Sabtu, 21 Juli 2012

Flash : Ancaman


Aku mengamati sekelilingku. Stasiun sudah ramai pagi ini. Aku memanggul ransel bututku lalu bergegas menghampiri sebuah telepon umum berwarna biru yang kebetulan sedang tidak digunakan.

Aku meletakkan ranselku yang cukup berat dengan hati-hati di lantai lalu merogoh saku celanaku meraih tiga keping receh yang sudah kusiapkan. Memasukkan satu ke dalam mulut mesin yang menganga lalu mulai menekan deretan nomor yang sudah sangat kuhapal. Menunggu ketika panggilanku tersambung.

”Operator...” Suara bariton menyahut.
”Segera hubungi tim GEGANA. Ada bom di stasiun ini.” ujarku.
”Tolong jangan main-main. Ini adalah telepon ancaman yang ke tiga minggu ini. Jika anda terlalu santai silakan cari kesibukan daripada berbuat iseng!” Lalu telepon terputus. Reaksi yang memang sudah kuperkirakan.

Aku menggantungkan gagang telepon ke tempatnya semula. Mengamati sisa dua keping receh di atas pesawat lalu ke tasku yang masih tergolek sabar di lantai. Aku mengamati sekelilingku. Kesibukan yang memenuhi pandanganku. Menghela napas lalu berjalan meninggalkan telepon umum itu. Meninggalkan ransel bututku di sana.

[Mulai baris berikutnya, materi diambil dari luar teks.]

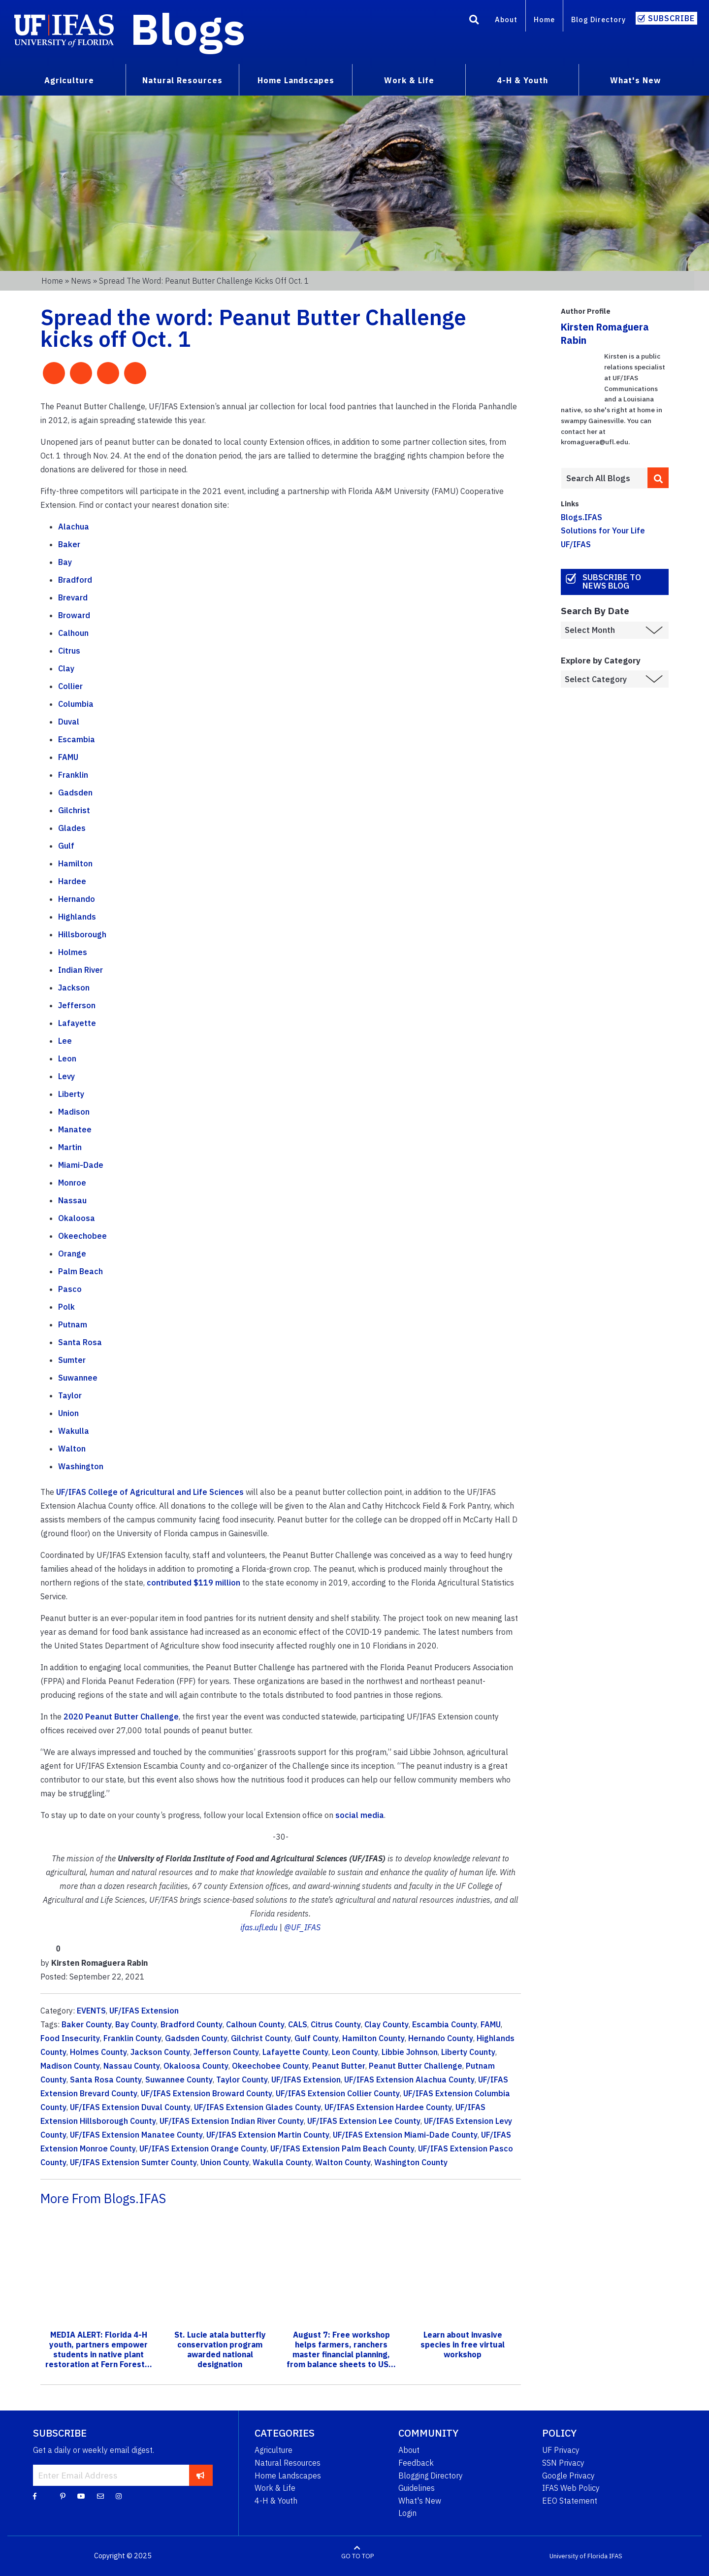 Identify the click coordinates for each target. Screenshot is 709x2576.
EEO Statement (569, 2501)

Aku tidak membutuhkannya lagi.

Keluar dari stasiun, tanganku langsung merogoh ke dalam saku jaketku, menemukan benda mungil yang sudah seminggu belakangan ini kubawa-bawa. Menekan satu-satunya tombol yang ada di sana.

Masih jelas di mataku pemandangan yang barusan terekam di sana.